◆ Exercise inputs
===============

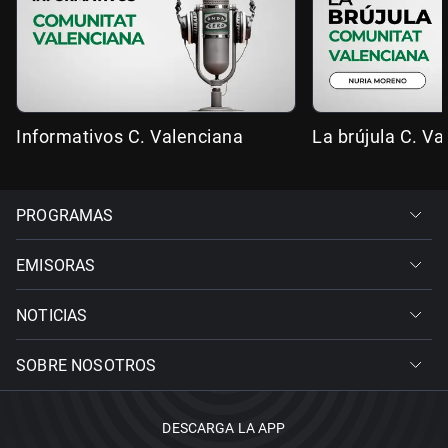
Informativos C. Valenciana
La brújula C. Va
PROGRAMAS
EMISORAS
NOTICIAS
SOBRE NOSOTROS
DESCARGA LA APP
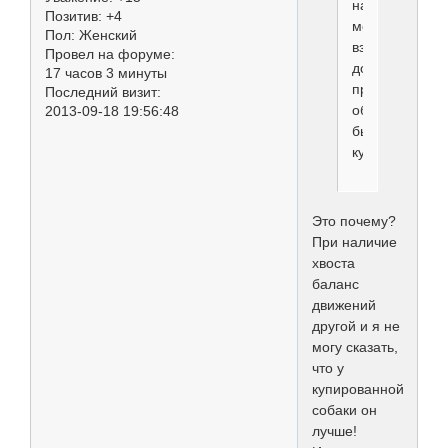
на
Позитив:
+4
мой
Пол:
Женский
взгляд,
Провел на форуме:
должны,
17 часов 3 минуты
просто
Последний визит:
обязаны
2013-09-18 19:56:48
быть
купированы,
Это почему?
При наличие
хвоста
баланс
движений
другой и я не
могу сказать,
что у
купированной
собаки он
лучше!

===============

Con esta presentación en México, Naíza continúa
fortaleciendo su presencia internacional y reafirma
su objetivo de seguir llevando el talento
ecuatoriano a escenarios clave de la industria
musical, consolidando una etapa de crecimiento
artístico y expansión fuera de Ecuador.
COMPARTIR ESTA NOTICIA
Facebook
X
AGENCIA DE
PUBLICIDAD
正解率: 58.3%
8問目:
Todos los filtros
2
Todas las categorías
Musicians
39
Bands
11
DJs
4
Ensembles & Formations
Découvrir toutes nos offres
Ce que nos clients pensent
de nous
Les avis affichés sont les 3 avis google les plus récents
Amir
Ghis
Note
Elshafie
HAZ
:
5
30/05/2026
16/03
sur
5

===============

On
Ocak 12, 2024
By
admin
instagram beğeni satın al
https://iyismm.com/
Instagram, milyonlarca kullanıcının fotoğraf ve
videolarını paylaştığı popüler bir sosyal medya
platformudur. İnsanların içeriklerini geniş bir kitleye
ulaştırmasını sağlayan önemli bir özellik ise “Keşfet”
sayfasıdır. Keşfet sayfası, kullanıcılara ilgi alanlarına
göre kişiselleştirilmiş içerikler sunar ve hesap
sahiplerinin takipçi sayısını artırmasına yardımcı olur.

===============

◆ Goal of the exercise
Return exactly, and only, the lines above starting at the line that contains "platformudur. İnsanların içeriklerini" and ending at the line that contains "sahiplerinin takipçi sayısını".

◆ Exercise answer
platformudur. İnsanların içeriklerini geniş bir kitleye
ulaştırmasını sağlayan önemli bir özellik ise “Keşfet”
sayfasıdır. Keşfet sayfası, kullanıcılara ilgi alanlarına
göre kişiselleştirilmiş içerikler sunar ve hesap
sahiplerinin takipçi sayısını artırmasına yardımcı olur.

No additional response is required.